In [0]:
#Dataset is downloaded from kaggle:
#(https://www.kaggle.com/datasets/mohithsairamreddy/salary-data)

In [0]:
### Extract
from pyspark.sql import SparkSession
spark = SparkSession.builder.appName("ETL Pipeline").getOrCreate()
df = spark.read.table("salary_data_5_csv")

In [0]:
df.show()

+---+------+---------------+--------------------+-------------------+------+
|Age|Gender|Education Level|           Job Title|Years of Experience|Salary|
+---+------+---------------+--------------------+-------------------+------+
| 32|  Male|     Bachelor's|   Software Engineer|                  5| 90000|
| 28|Female|       Master's|        Data Analyst|                  3| 65000|
| 45|  Male|            PhD|      Senior Manager|                 15|150000|
| 36|Female|     Bachelor's|     Sales Associate|                  7| 60000|
| 52|  Male|       Master's|            Director|                 20|200000|
| 29|  Male|     Bachelor's|   Marketing Analyst|                  2| 55000|
| 42|Female|       Master's|     Product Manager|                 12|120000|
| 31|  Male|     Bachelor's|       Sales Manager|                  4| 80000|
| 26|Female|     Bachelor's|Marketing Coordin...|                  1| 45000|
| 38|  Male|            PhD|    Senior Scientist|                 10|110000|

In [0]:
### Transform

In [0]:
df.describe().show()

+-------+-----------------+------+---------------+---------------+-------------------+------------------+
|summary|              Age|Gender|Education Level|      Job Title|Years of Experience|            Salary|
+-------+-----------------+------+---------------+---------------+-------------------+------------------+
|  count|             6702|  6702|           6701|           6702|               6701|              6699|
|   mean|33.62085944494181|  null|           null|           null|  8.094687360095508|115326.96477086132|
| stddev|7.614632626251299|  null|           null|           null|  6.059003056634108| 52786.18391068295|
|    min|               21|Female|     Bachelor's|Account Manager|                  0|            100000|
|    max|               62| Other|            phD|  Web Developer|                  9|             99747|
+-------+-----------------+------+---------------+---------------+-------------------+------------------+



In [0]:
from pyspark.sql.functions import col, count, when
from pyspark.sql.functions import col
from pyspark.sql.functions import when


In [0]:

# count na value of each column
df.select([count(when(col(c).isNull(), c)).alias(c) for c in df.columns]).show()

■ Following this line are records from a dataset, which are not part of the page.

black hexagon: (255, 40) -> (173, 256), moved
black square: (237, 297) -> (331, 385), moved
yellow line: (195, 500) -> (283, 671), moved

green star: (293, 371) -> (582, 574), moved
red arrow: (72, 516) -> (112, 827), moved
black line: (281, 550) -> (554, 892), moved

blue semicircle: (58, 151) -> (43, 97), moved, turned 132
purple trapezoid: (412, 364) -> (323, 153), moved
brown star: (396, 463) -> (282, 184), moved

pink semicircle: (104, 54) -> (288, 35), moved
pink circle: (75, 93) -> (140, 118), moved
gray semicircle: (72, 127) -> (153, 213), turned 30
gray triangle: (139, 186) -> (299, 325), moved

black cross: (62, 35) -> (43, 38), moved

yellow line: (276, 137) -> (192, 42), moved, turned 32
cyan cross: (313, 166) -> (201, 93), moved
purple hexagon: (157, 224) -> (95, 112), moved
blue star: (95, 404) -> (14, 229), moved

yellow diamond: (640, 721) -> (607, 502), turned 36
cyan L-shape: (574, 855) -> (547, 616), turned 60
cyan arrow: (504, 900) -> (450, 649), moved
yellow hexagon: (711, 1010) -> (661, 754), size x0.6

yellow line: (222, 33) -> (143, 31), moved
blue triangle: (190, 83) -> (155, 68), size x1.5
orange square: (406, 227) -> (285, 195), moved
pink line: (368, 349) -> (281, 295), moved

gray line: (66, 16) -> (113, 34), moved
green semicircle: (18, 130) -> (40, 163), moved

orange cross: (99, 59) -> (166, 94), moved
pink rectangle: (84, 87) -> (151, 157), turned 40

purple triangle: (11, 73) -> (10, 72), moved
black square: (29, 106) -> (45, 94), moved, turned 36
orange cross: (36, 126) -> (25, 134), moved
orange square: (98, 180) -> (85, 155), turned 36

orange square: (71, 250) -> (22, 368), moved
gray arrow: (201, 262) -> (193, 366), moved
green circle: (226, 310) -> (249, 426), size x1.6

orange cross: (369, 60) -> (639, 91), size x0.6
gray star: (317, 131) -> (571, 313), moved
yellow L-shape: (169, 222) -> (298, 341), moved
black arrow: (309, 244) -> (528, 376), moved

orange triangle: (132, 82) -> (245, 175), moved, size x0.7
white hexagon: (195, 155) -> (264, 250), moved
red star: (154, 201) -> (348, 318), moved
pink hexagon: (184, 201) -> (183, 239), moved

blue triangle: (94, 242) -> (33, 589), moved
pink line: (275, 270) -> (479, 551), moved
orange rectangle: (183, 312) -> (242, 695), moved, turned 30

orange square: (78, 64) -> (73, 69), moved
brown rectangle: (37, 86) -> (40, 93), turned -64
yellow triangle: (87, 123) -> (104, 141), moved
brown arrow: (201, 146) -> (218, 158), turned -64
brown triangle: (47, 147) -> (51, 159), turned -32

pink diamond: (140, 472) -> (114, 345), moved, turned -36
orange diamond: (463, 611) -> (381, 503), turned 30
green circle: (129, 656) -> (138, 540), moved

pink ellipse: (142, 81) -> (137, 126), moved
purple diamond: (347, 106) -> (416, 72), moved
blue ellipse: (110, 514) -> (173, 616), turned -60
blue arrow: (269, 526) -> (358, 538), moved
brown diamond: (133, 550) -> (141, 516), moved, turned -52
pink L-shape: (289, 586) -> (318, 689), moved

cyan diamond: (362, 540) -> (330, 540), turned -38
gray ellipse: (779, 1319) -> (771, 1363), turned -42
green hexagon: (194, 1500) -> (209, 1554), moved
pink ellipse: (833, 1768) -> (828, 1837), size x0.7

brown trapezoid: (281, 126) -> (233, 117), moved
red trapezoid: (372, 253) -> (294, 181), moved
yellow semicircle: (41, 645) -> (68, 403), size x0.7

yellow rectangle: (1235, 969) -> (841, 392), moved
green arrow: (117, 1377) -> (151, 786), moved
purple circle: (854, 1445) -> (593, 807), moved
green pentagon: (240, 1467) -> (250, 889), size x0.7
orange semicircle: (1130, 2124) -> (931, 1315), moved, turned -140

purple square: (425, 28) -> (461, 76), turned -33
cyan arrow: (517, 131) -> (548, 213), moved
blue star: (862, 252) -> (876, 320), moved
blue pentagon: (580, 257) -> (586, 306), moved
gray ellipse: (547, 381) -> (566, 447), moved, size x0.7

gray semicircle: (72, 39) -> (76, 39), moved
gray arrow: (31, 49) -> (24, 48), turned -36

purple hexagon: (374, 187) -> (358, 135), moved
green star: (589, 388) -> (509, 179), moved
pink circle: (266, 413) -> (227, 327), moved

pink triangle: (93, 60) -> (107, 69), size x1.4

+---+------+---------------+---------+-------------------+------+
|Age|Gender|Education Level|Job Title|Years of Experience|Salary|
+---+------+---------------+---------+-------------------+------+
|  2|     2|              3|        2|                  3|     5|
+---+------+---------------+---------+-------------------+------+



In [0]:
# drop all rows that have na value
df = df.dropna()

In [0]:
#check again

df.select([count(when(col(c).isNull(), c)).alias(c) for c in df.columns]).show()

+---+------+---------------+---------+-------------------+------+
|Age|Gender|Education Level|Job Title|Years of Experience|Salary|
+---+------+---------------+---------+-------------------+------+
|  0|     0|              0|        0|                  0|     0|
+---+------+---------------+---------+-------------------+------+



In [0]:
# drop duplicate row

df = df.dropDuplicates()

In [0]:
#Check value of non-numeric column

df.groupBy('Education Level').count().orderBy(col('count').desc()).show()

+-----------------+-----+
|  Education Level|count|
+-----------------+-----+
|Bachelor's Degree|  506|
|  Master's Degree|  446|
|              PhD|  340|
|       Bachelor's|  262|
|         Master's|  122|
|      High School|  110|
|              phD|    1|
+-----------------+-----+



In [0]:
#There are some variables repeated again we the same values in a differernt spelling, now we will replace it with the matching values.
df = df.withColumn('Education Level', 
                             when(col('Education Level') == "Bachelor's Degree", "Bachelor")
                             .when(col('Education Level') == "Bachelor's", "Bachelor")
                             .when(col('Education Level') == "Master's Degree", "Master")
                             .when(col('Education Level') == "Master's", "Master")
                             .when(col('Education Level') == "phD", "PhD")
                             .otherwise(col('Education Level')))


In [0]:
df.groupBy('Education Level').count().orderBy(col('count').desc()).show()

+---------------+-----+
|Education Level|count|
+---------------+-----+
|       Bachelor|  768|
|         Master|  568|
|            PhD|  341|
|    High School|  110|
+---------------+-----+



In [0]:
df.groupBy('Gender').count().orderBy(col('count').desc()).show()

+------+-----+
|Gender|count|
+------+-----+
|  Male|  966|
|Female|  814|
| Other|    7|
+------+-----+



In [0]:
df.groupBy('Job Title').count().orderBy(col('count').desc()).show()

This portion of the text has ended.